Pemerintah memiliki berbagai alasan kuat yang disertai harapan untuk menciptakan kesejahteraan masyarakat dalam menetapkan kebeijakan kenaikan iuran BPJS, selain itu pemerintah memiliki tujuan untuk meningkatkan kualitas pelayanan kesehatan masyarakat terutama di masa pandemi virus COVID-19. Selanjutnya, upaya kenaikan BPJS ini ditujukkan untuk membangun ekosistem program jaminan kesehatan agar tetap berjalan dengan maksimal walaupun di masa pandemi.
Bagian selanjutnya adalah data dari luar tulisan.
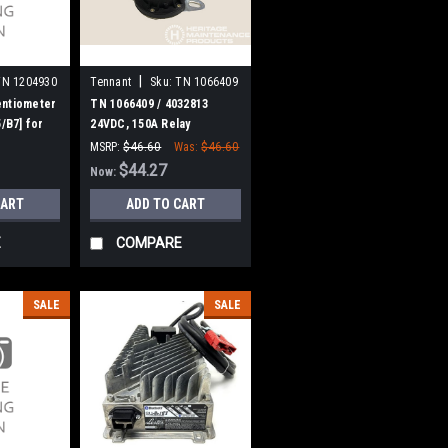
|
TN 1204930
Tennant
Sku:
TN 1066409
entiometer
TN 1066409 / 4032813
5/B7] for
24VDC, 150A Relay
[Trombetta] for Tennant
MSRP:
$46.60
Was:
$46.60
$44.27
Now:
CART
ADD TO CART
E
COMPARE
SALE
SALE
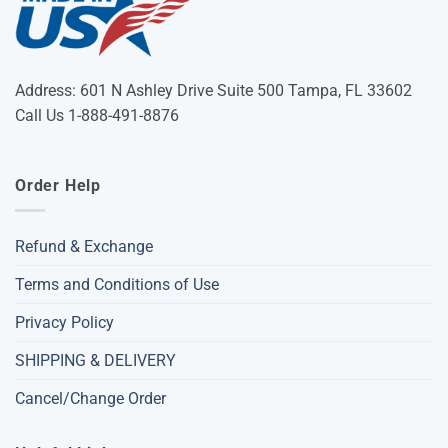
Address: 601 N Ashley Drive Suite 500 Tampa, FL 33602
Call Us 1-888-491-8876
Order Help
Refund & Exchange
Terms and Conditions of Use
Privacy Policy
SHIPPING & DELIVERY
Cancel/Change Order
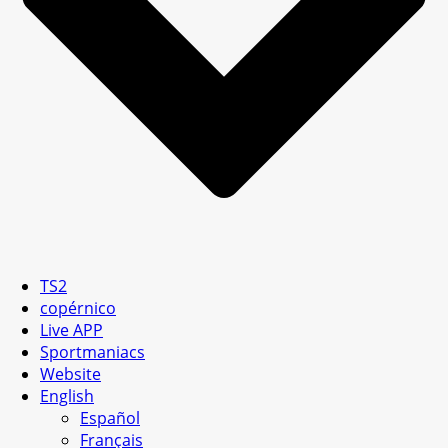
TS2
copérnico
Live APP
Sportmaniacs
Website
English
Español
Français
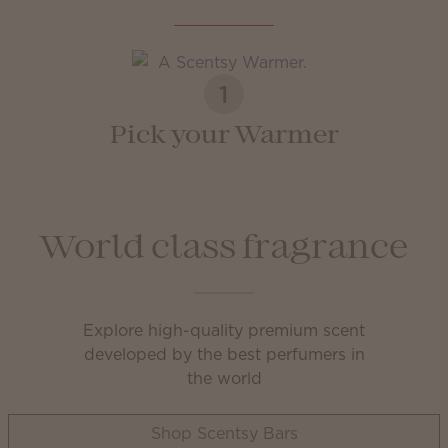
1
Pick your Warmer
World class fragrance
Explore high-quality premium scent
developed by the best perfumers in
the world
Shop Scentsy Bars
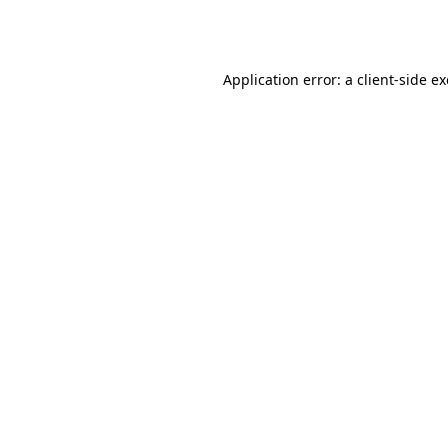
Application error: a
client
-side e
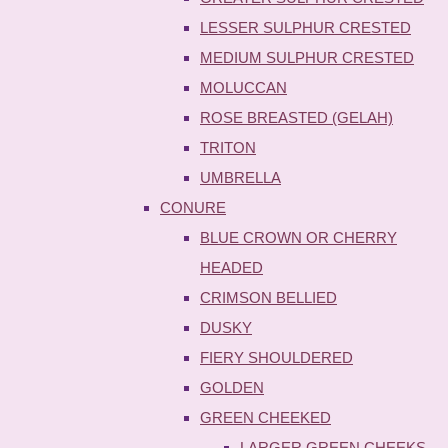
LESSER SULPHUR CRESTED
MEDIUM SULPHUR CRESTED
MOLUCCAN
ROSE BREASTED (GELAH)
TRITON
UMBRELLA
CONURE
BLUE CROWN OR CHERRY
HEADED
CRIMSON BELLIED
DUSKY
FIERY SHOULDERED
GOLDEN
GREEN CHEEKED
LARGER GREEN CHEEKS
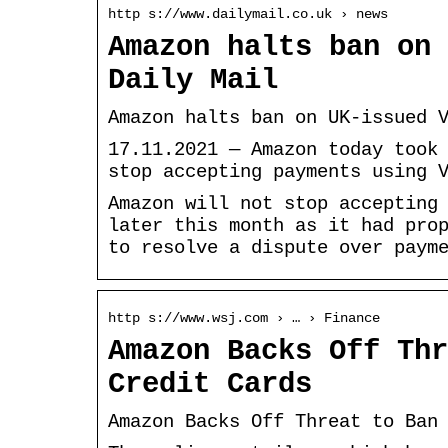
http s://www.dailymail.co.uk › news
Amazon halts ban on 
Daily Mail
Amazon halts ban on UK-issued 
17.11.2021 — Amazon today took
stop accepting payments using 
Amazon will not stop accepting
later this month as it had pro
to resolve a dispute over paym
http s://www.wsj.com › … › Finance
Amazon Backs Off Thr
Credit Cards
Amazon Backs Off Threat to Ban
Selain itu, pemerintah memiliki alasan lain yaitu untuk memperluas cakupan akses terhadap pelayanan kesehatan karena program JKN ini sudah mencapai 82% dari seluruh penduduk Indonesia. Sementara itu, pemerintah menargetkan 100% dari seluruh masyarakat terdaftar JKN ini berupa BPJS, agar tercipta pemerataan pelayanan kesehatan dan dalam upaya untuk mengurangi kesenjangan sosial antar masyarakat. Kenaikan iuran BPJS ini juga sebagai bentuk upaya pemerintah dalam menutup defisit anggaran yang dialami negara akibat pandemi juga karena pemerintah menanggung semua biaya perawatan pasien COVID-19 dan pemerintah juga memberikan vaksin secara gratis kepada masyarakat.
Meskipun didasari oleh kepentingan masyarakat, kenaikan iuran BPJS ini masih dinilai kurang tepat lantaran keputusannya diterapkan ditengah penyebaran wabah virus COVID-19. Pandemi ini membuat masyarakat mengalami penurunan pendapatan maupun PHK terutama dikalangan masyarakat bawah. Penulis menyarankan berbagai upaya yang dapat diterapkan oleh pemerintah seperti menambah tingkat disiplin masyarakat untuk membayar iuran, agar masyarakat tidak menunda dalam membayar iuran bulanan, upaya lainnya adalah meningkatkan efisiensi pelayanan kesehatan yang diberikan oleh Rumah Sakit.